Nanti Kita Cerita Tentang Pernikahan Ini
©Radiobodol-2020
❝Kau, memilih aku …
Sebagai rumah-tempat berteduh dari segala hingar-bingar dunia yang kejam. Pun aku, memilih kamu untuk bersandar dari segala pedihnya luka yang meradang.❞
***
"Kau baru saja melanggar peraturanku," kata lelaki itu parau, ia tidak dapat merasakan pedih pada tangannya yang tertusuk pecahan gelas kaca sebab, rasa sakit hatinya lebih mendominasi malam ini.
"Gue enggak peduli, hukumannya nanti saja," sahut Ziva yang terus memangkas jaraknya pada lelaki itu.
"Berhenti di sana dan berbaliklah! Apa kau tidak punya telinga, huh?"
"Seseorang yang sedang patah butuh teman," jawab Ziva sambil terus berjalan. Tak peduli berapa kali lelaki itu menyuruhnya pergi. Persetan dengan semua itu. Ia tak mau mengambil risiko atas segala macam tindakan bodoh yang lelaki itu lakukan di dalam ruangan kerjanya.
"Tidak usah sok tahu, pergilah!" Nadanya makin meninggi dan terdengar begitu menyeramkan di telinga Ziva. "Istirahat sebentar, supaya lo bisa bangun kebahagiaan versi lo," katanya tebal muka.

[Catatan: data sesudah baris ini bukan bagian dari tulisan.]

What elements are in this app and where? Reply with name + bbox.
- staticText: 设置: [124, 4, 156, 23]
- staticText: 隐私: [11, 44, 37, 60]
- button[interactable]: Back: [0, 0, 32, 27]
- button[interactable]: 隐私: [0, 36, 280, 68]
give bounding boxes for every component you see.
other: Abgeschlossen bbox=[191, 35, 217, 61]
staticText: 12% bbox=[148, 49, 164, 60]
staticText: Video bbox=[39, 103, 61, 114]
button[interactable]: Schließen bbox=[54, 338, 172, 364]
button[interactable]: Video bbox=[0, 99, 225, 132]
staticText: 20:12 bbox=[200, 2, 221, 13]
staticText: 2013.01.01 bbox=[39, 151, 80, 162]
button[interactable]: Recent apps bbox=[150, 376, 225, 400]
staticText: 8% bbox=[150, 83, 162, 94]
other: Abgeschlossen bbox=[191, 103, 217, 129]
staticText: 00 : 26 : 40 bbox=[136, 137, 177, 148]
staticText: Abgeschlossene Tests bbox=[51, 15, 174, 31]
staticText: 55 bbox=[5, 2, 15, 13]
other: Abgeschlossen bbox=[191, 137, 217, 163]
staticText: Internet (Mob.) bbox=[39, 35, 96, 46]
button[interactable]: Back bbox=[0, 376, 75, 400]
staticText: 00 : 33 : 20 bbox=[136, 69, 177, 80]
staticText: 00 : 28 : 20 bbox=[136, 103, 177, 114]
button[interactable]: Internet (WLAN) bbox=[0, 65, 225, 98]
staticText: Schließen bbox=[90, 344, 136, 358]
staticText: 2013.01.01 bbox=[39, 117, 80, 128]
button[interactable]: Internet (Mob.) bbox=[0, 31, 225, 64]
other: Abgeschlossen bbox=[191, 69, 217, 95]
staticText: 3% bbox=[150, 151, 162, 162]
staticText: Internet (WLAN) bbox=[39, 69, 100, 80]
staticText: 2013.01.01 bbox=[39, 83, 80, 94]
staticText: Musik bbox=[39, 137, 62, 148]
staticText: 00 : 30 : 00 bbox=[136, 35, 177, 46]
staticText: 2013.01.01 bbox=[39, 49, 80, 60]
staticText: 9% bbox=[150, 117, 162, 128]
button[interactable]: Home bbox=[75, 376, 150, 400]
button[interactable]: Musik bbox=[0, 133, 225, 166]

Lelaki itu memandang lamat-lamat wajah bulat Ziva di hadapannya. Alkohol dan memukul orang memang tidak membuat perasaannya membaik tapi Ziva, setiap kata-kata yang terlontar dari bibirnya membuat perasaannya membaik.

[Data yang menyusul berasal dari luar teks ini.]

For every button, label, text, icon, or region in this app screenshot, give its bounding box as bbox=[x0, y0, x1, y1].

Tangan kanan lelaki itu beralih menangkup dagu Ziva yang duduk bersimpuh di depannya, menariknya untuk lebih dekat. Entah pengaruh alkohol atau pikiran dan hatinya yang memang sedang kacau. Ia mencium gadis itu tepat pada bibirnya.
***
"Hari ini hujan." Seorang lelaki dengan kemeja bergaris putih biru dan celana model cropped berujar di depan gadis manis dengan mata bulat dan pipi bervolume—Ziva.
"Hmm ...." gumam Ziva.
"Kau—"
"Ada di dekatmu, traumanya hilang," aku Ziva jujur dari lubuk hatinya.
Lelaki dengan mata sipit dan hidung mancung itu mengangkat alisnya tak percaya. Ia diam sejenak sebelum kembali berucap, "Kalau begitu teruslah di dekatku."
Ziva yang tadinya tertunduk langsung mengangkat kepalanya dan menatap mata hitam kelam milik lelaki itu—mencoba mencari sebuah kejujuran pada kata yang diucapkannya.
"Maksudmu?"
"Tetaplah bersamaku."
***
Ketakutannya benar-benar terjadi hari ini. Tentang kehilangan yang sekali lagi mendekapnya dalam-dalam. Ini adalah definisi dari hancur yang sebenarnya. Semesta menganggap ini semua lelucon. Tak ada yang lucu dari kehilangan tanpa sempat mengucapkan salam perpisahan.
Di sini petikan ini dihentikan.